Telesat has one of two prototypes in orbit after an Indian PSLV launch in January (the first was destroyed in a November 2017 Soyuz rocket failure), and received FCC approval for a 117-satellite Ka-band constellation last year. This summer Telesat awarded study contracts to Airbus Defence and Space and a team comprised of Maxar Technologies and Thales Alenia Space to evaluate how to build its constellation. Telesat has not specified how many satellites the winning team will build when it downselects next year.
Kepler has one prototype in orbit from a Chinese Long March 11 launch in January, a second planned for launch in November on an Indian PSLV, and a third under construction. The prototypes test communications between space and Earth for Internet of Things connectivity, though Kepler also plans to connect other satellites in space through the use of intersatellite links on its operational spacecraft.
LeoSat intended to launch two prototype satellites next year, but scrapped those plans to save costs, choosing instead to do tech validation on the ground with Thales Alenia Space and investor Sky Perfect Jsat of Japan.
The FCC’s approval triggers a regulatory deadline whereby the companies must place at least half their constellations in orbit within six years, and the full systems in nine. At the end of nine years, the FCC freezes approval at the number of satellites in use.
SpaceX, Telesat and Kepler all asked for leniency with the six-year rule, but were rebuffed by the FCC.
FCC Commissioner Jessica Rosenworcel said the constellations that advanced today are evidence of a major shift in space activities, since the number of approved satellites nearly equals the 8,126 objects that have been launched into space since Sputnik in 1957.
“Do the math: it adds up to a next generation space race,” she said. “New commercial models, players and technologies are all coming together and rapidly multiplying the range of satellite services. With these new services come all kinds of opportunities.”
FCC Commissioner Brendan Carr cautioned that how successful the new constellations will be is not up to the FCC.
“We let these four companies move forward, and allow the market decide their success,” he said. “For my part, I’m excited to see what services these companies will offer, and I’m glad we are clearing the way for more choices and more connections for Americans regardless of where they live.”

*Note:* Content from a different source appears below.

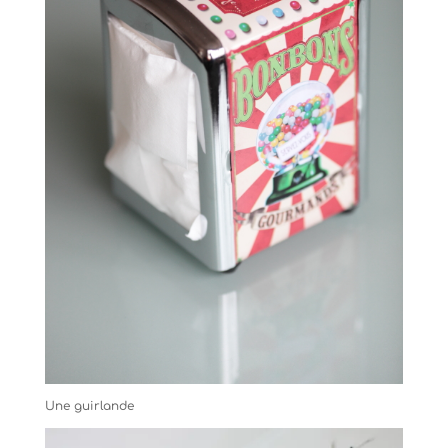
Une guirlande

Commissioners Rosenworcel and Michael O’Rielly cautioned that more work remains to be done on orbital debris concerns given the large number of satellites planned to launch within the next decade, but said approving the four constellations was important to do now regardless.
“While there are still issues to be explored, including communications with [Earth stations in motion] and orbital debris, and policy calls that we may not have gotten quite right, such as how we handle in-line interference, the commission continues to take necessary steps to allow investment and future deployment of these ambitious projects,” O’Rielly said.